When pride swells, we think our rights swell and we impose ourselves on others. We learn this today from the life of King Uzziah, whose pride made him unfaithful to God. God will not be mocked, and Uzziah found himself losing his throne and his health…
3 Uzziah was sixteen years old when he became king, and he reigned in Jerusalem fifty-two years. His mother’s name was Jekoliah; she was from Jerusalem. 4 He did what was right in the eyes of the Lord, just as his father Amaziah had done. 5 He sought God during the days of Zechariah, who instructed him in the fear of God. As long as he sought the Lord, God gave him success.
16 But after Uzziah became powerful, his pride led to his downfall. He was unfaithful to the Lord his God, and entered the temple of the Lord to burn incense on the altar of incense. 17 Azariah the priest with eighty other courageous priests of the Lord followed him in. 18 They confronted King Uzziah and said, “It is not right for you, Uzziah, to burn incense to the Lord. That is for the priests, the descendants of Aaron, who have been consecrated to burn incense. Leave the sanctuary, for you have been unfaithful; and you will not be honored by the Lord God.”
19 Uzziah, who had a censer in his hand ready to burn incense, became angry. While he was raging at the priests in their presence before the incense altar in the Lord’s temple, leprosy broke out on his forehead. 20 When Azariah the chief priest and all the other priests looked at him, they saw that he had leprosy on his forehead, so they hurried him out. Indeed, he himself was eager to leave, because the Lord had afflicted him.
21 King Uzziah had leprosy until the day he died. He lived in a separate house—leprous, and banned from the temple of the Lord.
2Chronicles 26:3-5, 16-21
King Uzziah is a good example of a king who let his success overwhelm him with pride. Have you been there? It’s a risk for all leaders. If you fall victim to it early enough in your life, it can save you larger scale embarrassment later. Uzziah’s fall was very public and scandalous.
After he became powerful, we read that his pride made him unfaithful to God. He overstepped in the temple. Because he was so successful as a King in terms of his relations with other nations and the building up of his own, he thought that should give him the right to do what only the priests should do.

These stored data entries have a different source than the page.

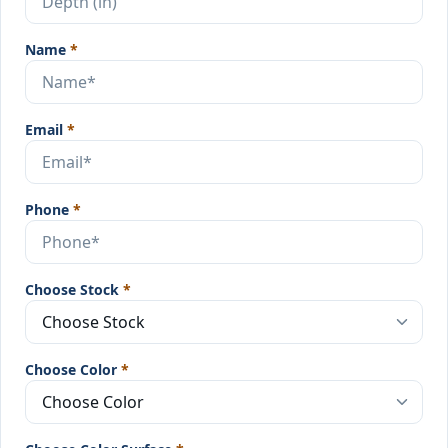
Name
*
Email
*
Phone
*
Choose Stock
*
Choose Color
*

Isn’t that the way? When pride swells, we think our rights swell and we impose ourselves on others. This can create sure conflict with other people, yet when we are talking about the things of God, we find ourselves on dangerous ground.
The Lord commanded that only the priests who were descendants of Aaron serve in the temple to complete the acts of worship and sacrifice before God. Uzziah entered the temple and he was going to burn incense. The priests were incensed (couldn’t resist). They knew the law. The also knew the wrath of God, which could be issued toward Judah for this transgression.
Over 80 priests stepped in and up to action. They followed him in and confronted him with the truth. Not only was his action off-side in terms of the law, it was an act of unfaithfulness before God, which would not be honoured by the Lord. This was a priestly cease and desist order. Uzziah wasn’t listening.
His response was to rage at them until he was interrupted by God’s intervention. Uzziah started to break out with leprosy. He had it until he died, and because of it, he had to live apart from his people and he gave up his throne.
There are lessons here for each of us in terms of our own pride and prideful actions. Be careful what you believe your rights are and check them against God’s will and command. God will not be mocked.
Consider also, what your role is in confronting others who fall into this trap. Will you be willing to step in and up when a leader in your world oversteps? There is personal risk in doing so, yet there can also be high stakes involved if it relates to the ministry of God. We would certainly want the compulsion of the Holy Spirit within us to come forward.
For Uzziah, this was life and death and the demise of his leadership. What’s at stake in your next struggle with pride?